Brésil: « NOUS NE VOULONS PAS DE RETOUR EN ARRIERE »

Alors que s’approchent les élections présidentielles du 3 octobre prochain, le mouvement social brésilien des paysans *Sans-Terre* (MST) réfléchit à haute voix à la situation du pays. En particulier, en faisant une critique de la gestion du Parti des Travailleur (PT) et du président Lula da Silva, lors de ces 8 dernières années de gouvernement. Cependant, il est clair pour Janaina Stronzake, jeune membre de la coordination nationale du MST, que “nous ne voulons pas du retour en arrière que le programme du candidat de la droite José Serra représente”. La responsable de la formation et de la culture du MST réside provisoirement et pour une année en Espagne, dans le cadre d’un mandat de Via Campesina.

Q : Pourriez-vous nous expliquer la vision de votre mouvement sur la situation brésilienne actuelle ?

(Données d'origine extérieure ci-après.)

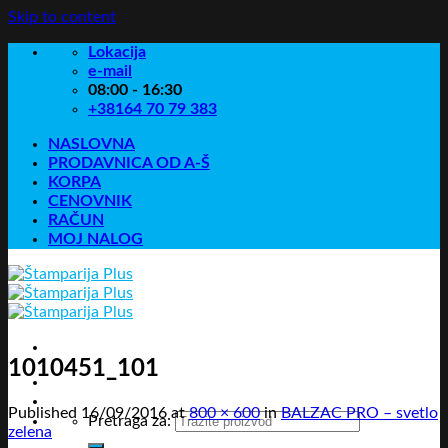
Skip to content
Lokacija
e-mail
08:00 - 16:30
+38164 70 79 383
NASLOVNA
PRODAVNICA OD A-Š
KORPA
CENOVNIK
RAČUN
MOJ NALOG
1010451_101
Published
16/09/2016
at
800 × 600
in
BALZAC PRO – svetlo
Pretraga za:
zelena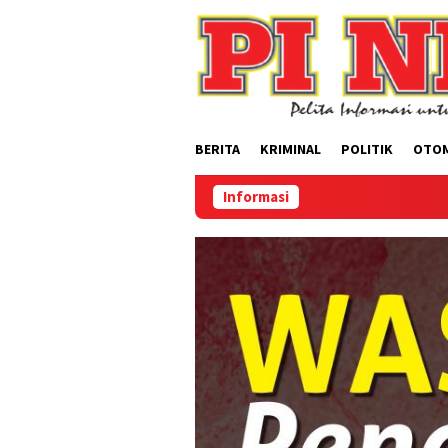
Loncat
ke
konten
BERITA
KRIMINAL
POLITIK
OTO
Informasi
Selamat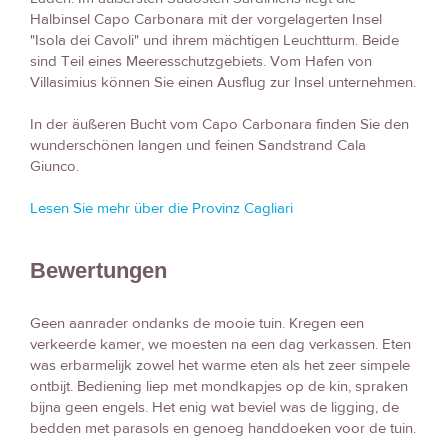
Halbinsel Capo Carbonara mit der vorgelagerten Insel
"Isola dei Cavoli" und ihrem mächtigen Leuchtturm. Beide
sind Teil eines Meeresschutzgebiets. Vom Hafen von
Villasimius können Sie einen Ausflug zur Insel unternehmen.
In der äußeren Bucht vom Capo Carbonara finden Sie den
wunderschönen langen und feinen Sandstrand Cala
Giunco.
Lesen Sie mehr über die Provinz Cagliari
Bewertungen
Geen aanrader ondanks de mooie tuin. Kregen een
verkeerde kamer, we moesten na een dag verkassen. Eten
was erbarmelijk zowel het warme eten als het zeer simpele
ontbijt. Bediening liep met mondkapjes op de kin, spraken
bijna geen engels. Het enig wat beviel was de ligging, de
bedden met parasols en genoeg handdoeken voor de tuin.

JS: Du point de vue des mouvements sociaux, nous connaissons un chemin très difficile. On assiste à une présence toujours plus active des transnationales, de l’agro-commerce, d’une droite aux projets ambitieux. Quelques constats: la criminalisation des mouvements sociaux, opérée par la justice et par le Congrès national avec sa commission d’enquête parlementaire qui veut faire passer en force l’argument d’un « enrichissement » illicite du MST. L’offensive politique et militaire de la droite, des grands propriétaires fonciers et de leurs milices armées. L’activité d’un appareil médiatique très puissant qui fait leur jeu. On traverse un désert, où la concentration de la terre continue. Durant ces 10 dernières années, cette concentration a augmenté: il n’y a eu ni réforme agraire, ni démocratisation de l’accès à la terre. Selon plusieurs statistiques très sérieuses, le Brésil continue d’être le champion mondial de la concentration des terres… Et la distribution n’avance pas.
   
Q. Cette analyse représente un bilan très critique du MST envers la gestion de Lula ?
 
JS. La gestion de Lula a duré 8 ans, et a la possibilité de continuer 4 ans de plus avec Dilma Rousseff. Ces 8 années de Lula suivent aux 8 précédents de Fernando Enrique Cardoso, avec son Parti Social-démocrate Brésilien, (PSDB), qui ont laissé le Brésil parmi les pays les plus polarisés du monde au niveau social ; qui ont approfondi la pauvreté et offert le patrimoine du peuple brésilien au grand capital, comme le montre l’exemple de la Mine Vale do Rio Doce, qui a été vendue pour le 10% de sa valeur réelle dans une manœuvre de privatisation vraiment atroce. La gestion de Lula a commencée dans ce cadre historique défavorable. Cependant, cela ne justifie pas tout. Le principal aspect négatif du gouvernement Lula a été la non-exécution de la réforme agraire, qui est définie par la loi. Et les bénéfices qu’il a apportés à l’agro-commerce, aux banques et aux multinationales en général.
 
Q. Pourriez-vous approfondir un peu le thème de la distribution de la terre comme tâche non conclue ou comme dette du gouvernement Lula…
 
JS. Le Statut de la Terre, une loi datant de 1964, très actuelle en termes de démocratisation de l’accès à la terre et d’utilisation des ressources naturelles, prévoit déjà la Réforme Agraire et définit la fonction socio-environnementale de la terre. Le gouvernement de Lula, cependant, a privilégié l’agro-commerce, c’est-à-dire la grande production agricole, qui concentre 90% du crédit agricole et occupe 75% des terres, mais ne produit que 30% de l’alimentation des brésiliens. Par contre, les paysans ne possèdent que 25% des terres, accèdent à un petit 10% du crédit agricole de la banque publique, mais produisent 70% de tout ce qui se mange dans le pays. Et ce sont là des chiffres officiels du Recensement Agricole 2006, réalisé par l’Institut Brésilien de Géographie et Statistique (IBGS), une institution gouvernementale.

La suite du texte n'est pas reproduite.